Still, I do have something to say about it. Dangerous, probably.

First of all, let me say that of course if I have no problem with there being a mosque in the area of the old World Trade Center, or for that matter in whatever gets built where the George W. Bush Memorial Hole now is (Note: YHB has not been to the site lately; I understand it is substantially less hole and more girders and scaffolding, which I suppose isn’t bad after only nine years).
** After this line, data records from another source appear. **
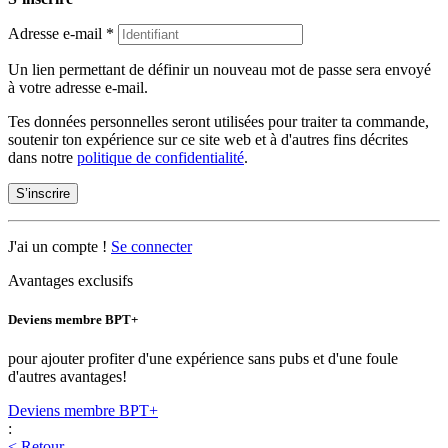
Adresse e-mail
*
Un lien permettant de définir un nouveau mot de passe sera envoyé
à votre adresse e-mail.
Tes données personnelles seront utilisées pour traiter ta commande,
soutenir ton expérience sur ce site web et à d'autres fins décrites
dans notre
politique de confidentialité
.
S’inscrire
J'ai un compte !
Se connecter
Avantages exclusifs
Deviens membre BPT+
pour ajouter profiter d'une expérience sans pubs et d'une foule
d'autres avantages!
Deviens membre BPT+
:
< Retour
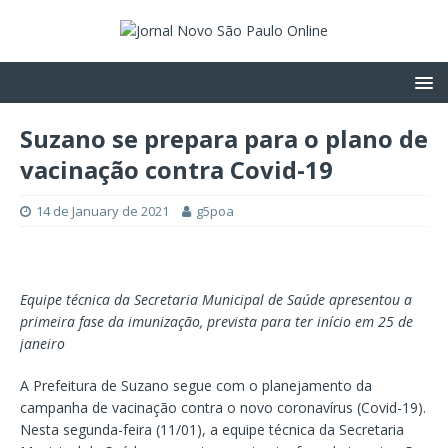
Suzano se prepara para o plano de
vacinação contra Covid-19
14 de January de 2021
g5poa
Equipe técnica da Secretaria Municipal de Saúde apresentou a
primeira fase da imunização, prevista para ter início em 25 de
janeiro
A Prefeitura de Suzano segue com o planejamento da
campanha de vacinação contra o novo coronavírus (Covid-19).
Nesta segunda-feira (11/01), a equipe técnica da Secretaria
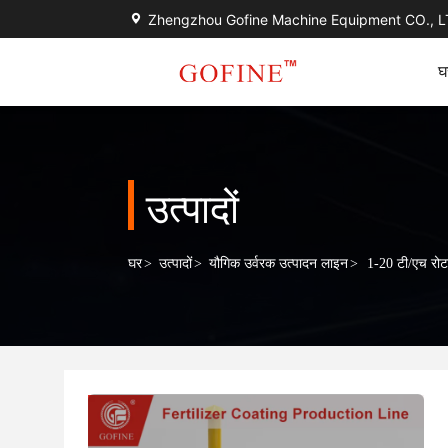
Zhengzhou Gofine Machine Equipment CO., 
घ
उत्पादों
घर
>
उत्पादों
>
यौगिक उर्वरक उत्पादन लाइन
>
1-20 टी/एच रोट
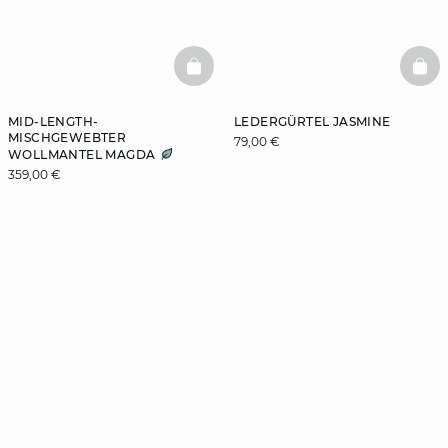
BASKETFULL
BAS
MID-LENGTH-
LEDERGÜRTEL JASMINE
MISCHGEWEBTER
79,00 €
WOLLMANTEL MAGDA
359,00 €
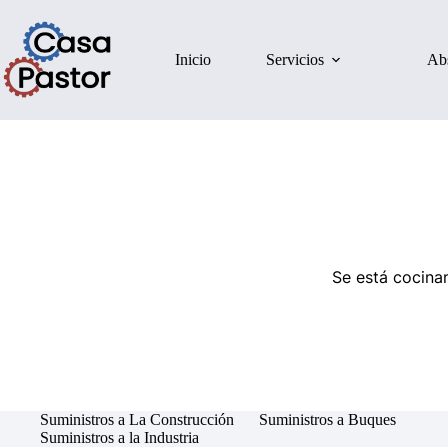
Inicio
Servicios
Ab
Se está cocinan
Suministros a La Construcción
Suministros a Buques
Suministros a la Industria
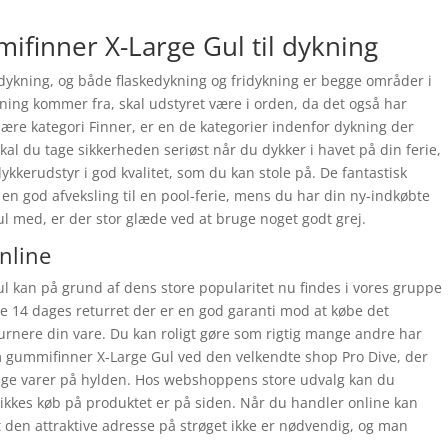
ifinner X-Large Gul til dykning
ykning, og både flaskedykning og fridykning er begge områder i
kning kommer fra, skal udstyret være i orden, da det også har
ære kategori Finner, er en de kategorier indenfor dykning der
r skal du tage sikkerheden seriøst når du dykker i havet på din ferie,
ykkerudstyr i god kvalitet, som du kan stole på. De fantastisk
en god afveksling til en pool-ferie, mens du har din ny-indkøbte
l med, er der stor glæde ved at bruge noget godt grej.
online
l kan på grund af dens store popularitet nu findes i vores gruppe
ige 14 dages returret der er en god garanti mod at købe det
turnere din vare. Du kan roligt gøre som rigtig mange andre har
eam gummifinner X-Large Gul ved den velkendte shop Pro Dive, der
gtige varer på hylden. Hos webshoppens store udvalg kan du
klikkes køb på produktet er på siden. Når du handler online kan
at den attraktive adresse på strøget ikke er nødvendig, og man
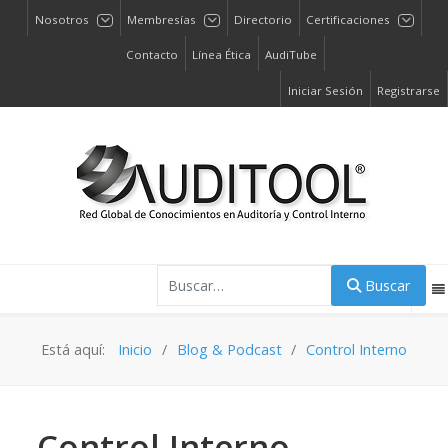
Nosotros
Membresías
Directorio
Certificaciones
Contacto
Línea Ética
AudiTube
Iniciar Sesión
Registrarse
Buscar
Buscar
Está aquí:
Inicio
Blog & Podcast
Control Interno
Control Interno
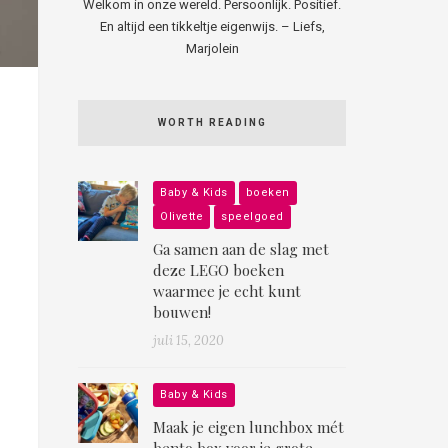
Welkom in onze wereld. Persoonlijk. Positief.
En altijd een tikkeltje eigenwijs. – Liefs,
Marjolein
WORTH READING
Baby & Kids
boeken
Olivette
speelgoed
Ga samen aan de slag met
deze LEGO boeken
waarmee je echt kunt
bouwen!
juli 15, 2020
Baby & Kids
Maak je eigen lunchbox mét
bento box voor je grote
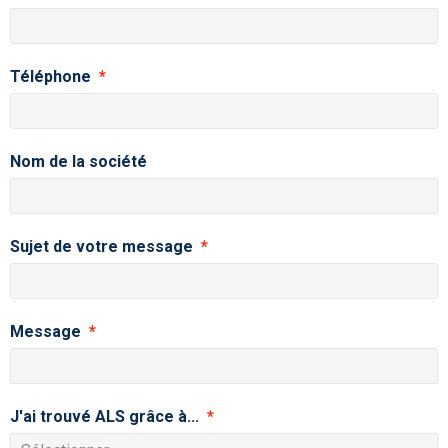
Téléphone
Nom de la société
Sujet de votre message
Message
J'ai trouvé ALS grâce à...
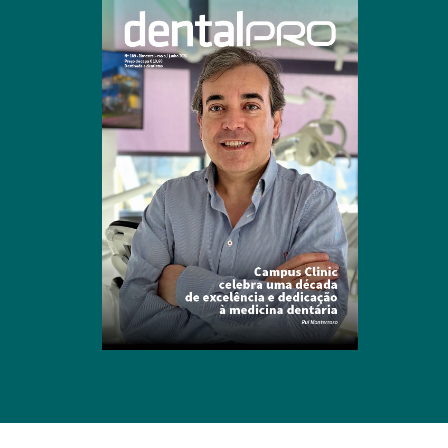
Clique para ler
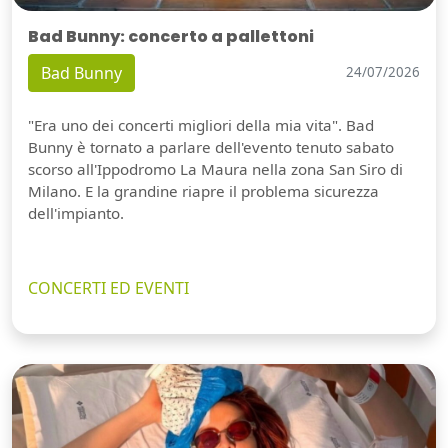
Bad Bunny: concerto a pallettoni
Bad Bunny
24/07/2026
"Era uno dei concerti migliori della mia vita". Bad
Bunny è tornato a parlare dell'evento tenuto sabato
scorso all'Ippodromo La Maura nella zona San Siro di
Milano. E la grandine riapre il problema sicurezza
dell'impianto.
CONCERTI ED EVENTI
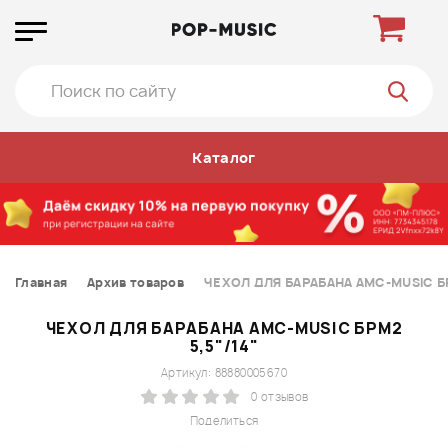
Каталог
Главная
Архив товаров
ЧЕХОЛ ДЛЯ БАРАБАНА AMC-MUSIC БР
ЧЕХОЛ ДЛЯ БАРАБАНА AMC-MUSIC БРМ2
5,5"/14"
Артикул: 88880005670
0 отзывов
Поделиться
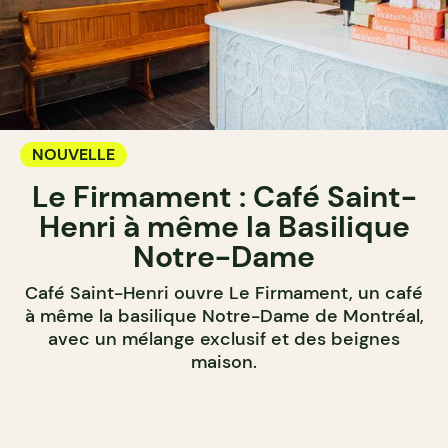
NOUVELLE
Le Firmament : Café Saint-
Henri à même la Basilique
Notre-Dame
Café Saint-Henri ouvre Le Firmament, un café
à même la basilique Notre-Dame de Montréal,
avec un mélange exclusif et des beignes
maison.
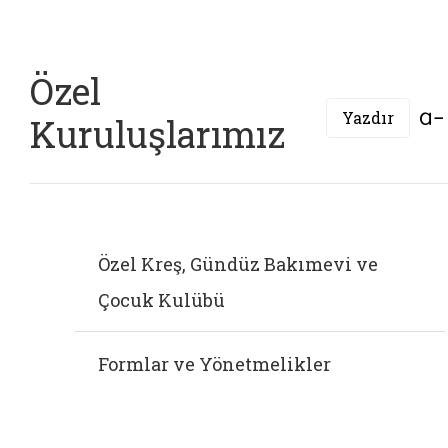
Özel
Yazdır
Kuruluşlarımız
Özel Kreş, Gündüz Bakımevi ve
Çocuk Kulübü
Formlar ve Yönetmelikler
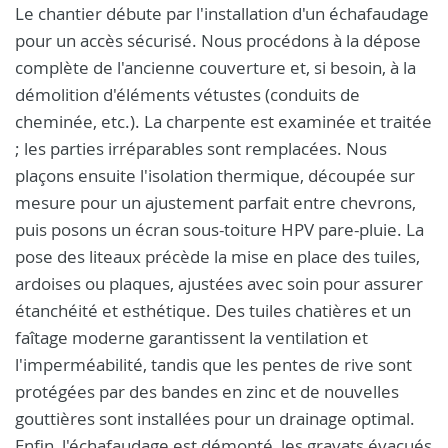
Le chantier débute par l'installation d'un échafaudage
pour un accès sécurisé. Nous procédons à la dépose
complète de l'ancienne couverture et, si besoin, à la
démolition d'éléments vétustes (conduits de
cheminée, etc.). La charpente est examinée et traitée
; les parties irréparables sont remplacées. Nous
plaçons ensuite l'isolation thermique, découpée sur
mesure pour un ajustement parfait entre chevrons,
puis posons un écran sous-toiture HPV pare-pluie. La
pose des liteaux précède la mise en place des tuiles,
ardoises ou plaques, ajustées avec soin pour assurer
étanchéité et esthétique. Des tuiles chatières et un
faîtage moderne garantissent la ventilation et
l'imperméabilité, tandis que les pentes de rive sont
protégées par des bandes en zinc et de nouvelles
gouttières sont installées pour un drainage optimal.
Enfin, l'échafaudage est démonté, les gravats évacués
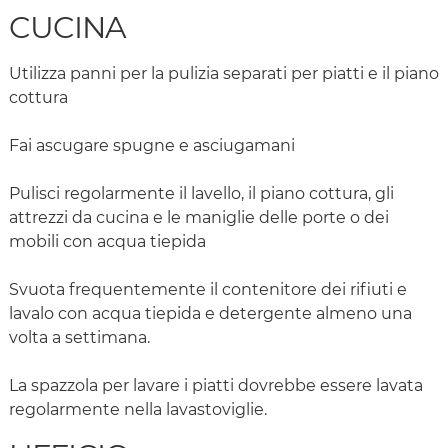
CUCINA
Utilizza panni per la pulizia separati per piatti e il piano
cottura
Fai ascugare spugne e asciugamani
Pulisci regolarmente il lavello, il piano cottura, gli
attrezzi da cucina e le maniglie delle porte o dei
mobili con acqua tiepida
Svuota frequentemente il contenitore dei rifiuti e
lavalo con acqua tiepida e detergente almeno una
volta a settimana.
La spazzola per lavare i piatti dovrebbe essere lavata
regolarmente nella lavastoviglie.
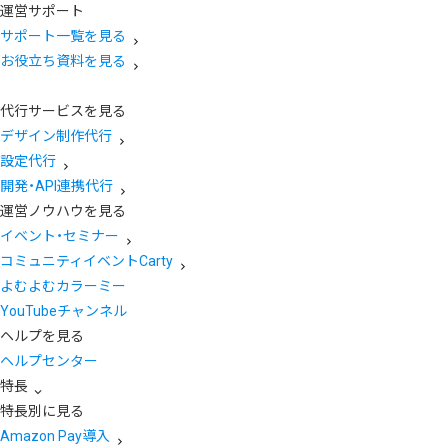
運営サポート
サポート一覧を見る
お役立ち資料を見る
代行サービスを見る
デザイン制作代行
設定代行
開発・API連携代行
運営ノウハウを見る
イベント・セミナー
コミュニティイベントCarty
よむよむカラーミー
YouTubeチャンネル
ヘルプを見る
ヘルプセンター
特長
特長別に見る
Amazon Pay導入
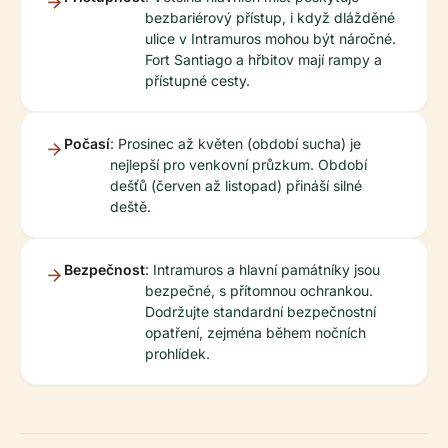
bezbariérový přístup, i když dlážděné
ulice v Intramuros mohou být náročné.
Fort Santiago a hřbitov mají rampy a
přístupné cesty.
Počasí
: Prosinec až květen (období sucha) je
nejlepší pro venkovní průzkum. Období
dešťů (červen až listopad) přináší silné
deště.
Bezpečnost
: Intramuros a hlavní památníky jsou
bezpečné, s přítomnou ochrankou.
Dodržujte standardní bezpečnostní
opatření, zejména během nočních
prohlídek.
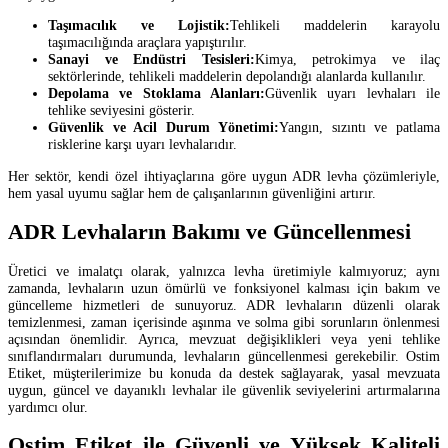
Taşımacılık ve Lojistik:
Tehlikeli maddelerin karayolu
taşımacılığında araçlara yapıştırılır.
Sanayi ve Endüstri Tesisleri:
Kimya, petrokimya ve ilaç
sektörlerinde, tehlikeli maddelerin depolandığı alanlarda kullanılır.
Depolama ve Stoklama Alanları:
Güvenlik uyarı levhaları ile
tehlike seviyesini gösterir.
Güvenlik ve Acil Durum Yönetimi:
Yangın, sızıntı ve patlama
risklerine karşı uyarı levhalarıdır.
Her sektör, kendi özel ihtiyaçlarına göre uygun ADR levha çözümleriyle,
hem yasal uyumu sağlar hem de çalışanlarının güvenliğini artırır.
ADR Levhaların Bakımı ve Güncellenmesi
Üretici ve imalatçı olarak, yalnızca levha üretimiyle kalmıyoruz; aynı
zamanda, levhaların uzun ömürlü ve fonksiyonel kalması için bakım ve
güncelleme hizmetleri de sunuyoruz. ADR levhaların düzenli olarak
temizlenmesi, zaman içerisinde aşınma ve solma gibi sorunların önlenmesi
açısından önemlidir. Ayrıca, mevzuat değişiklikleri veya yeni tehlike
sınıflandırmaları durumunda, levhaların güncellenmesi gerekebilir. Ostim
Etiket, müşterilerimize bu konuda da destek sağlayarak, yasal mevzuata
uygun, güncel ve dayanıklı levhalar ile güvenlik seviyelerini artırmalarına
yardımcı olur.
Ostim Etiket ile Güvenli ve Yüksek Kaliteli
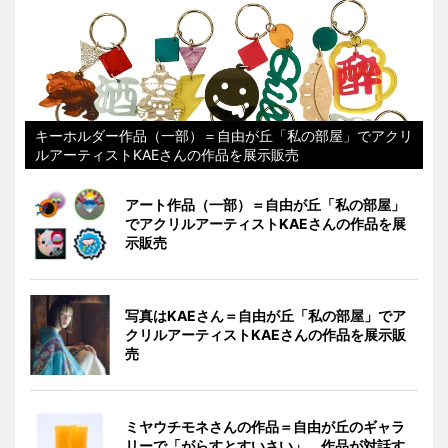
キーホルダー作品（一部）＝自由が丘「私の部屋」でアクリ
ルアーティストKAEさんの作品を展示販売
アート作品（一部）＝自由が丘「私の部屋」
でアクリルアーティストKAEさんの作品を展
示販売
写真はKAEさん＝自由が丘「私の部屋」でア
クリルアーティストKAEさんの作品を展示販
売
ミヤウチモネさんの作品＝自由が丘のギャラ
リーで「がらすとすいさい」 作品が対話す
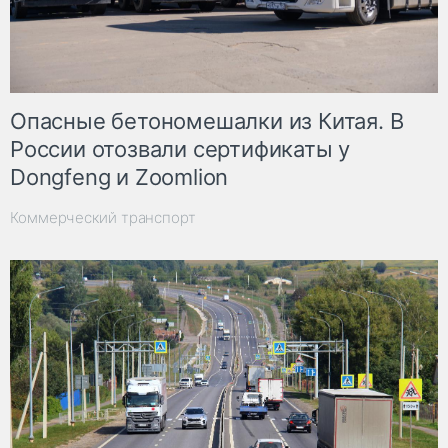
Опасные бетономешалки из Китая. В
России отозвали сертификаты у
Dongfeng и Zoomlion
Коммерческий транспорт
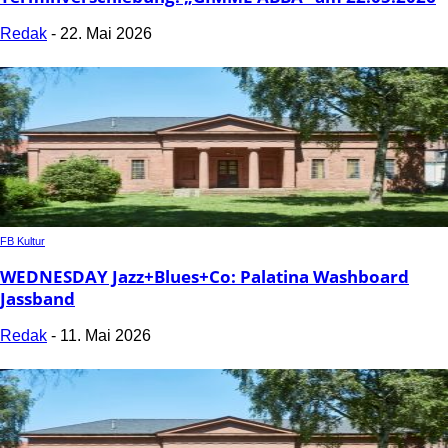
Redak
-
22. Mai 2026
FB Kultur
WEDNESDAY Jazz+Blues+Co: Palatina Washboard
Jassband
Redak
-
11. Mai 2026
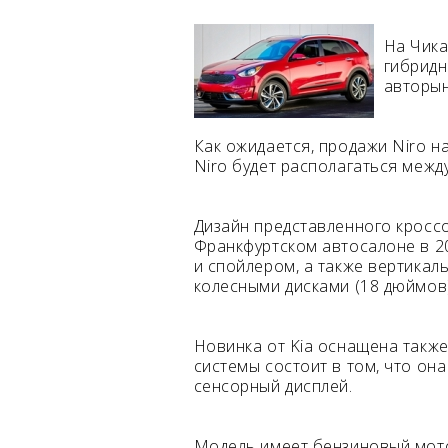
На Чика
гибридн
авторын
Как ожидается, продажи Niro на
Niro будет располагаться между
Дизайн представленного кросс
Франкфуртском автосалоне в 2
и спойлером, а также вертика
колесными дисками (18 дюймов
Новинка от Kia оснащена такж
системы состоит в том, что он
сенсорный дисплей.
Модель имеет бензиновый мотор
While I don’t actually subscribe to the message-to-the-terrorist philosophy, I must say that responding to the attacks by putting a mosque in when we rebuild would be about as nasty a message as one could send.

I mean, the point, and I would think it would come across pretty clearly, is (a) anyone who wants to do real damage to this country is going to have to do a hell of a lot better than that, and (2) any people who wants a place to practice religion unmolested by the authorities would do better to come here to the US rather than submitting themselves to Al Qaeda. I mean—you want a mosque, you can have a mosque. You want to kill people, then we will fuck you up.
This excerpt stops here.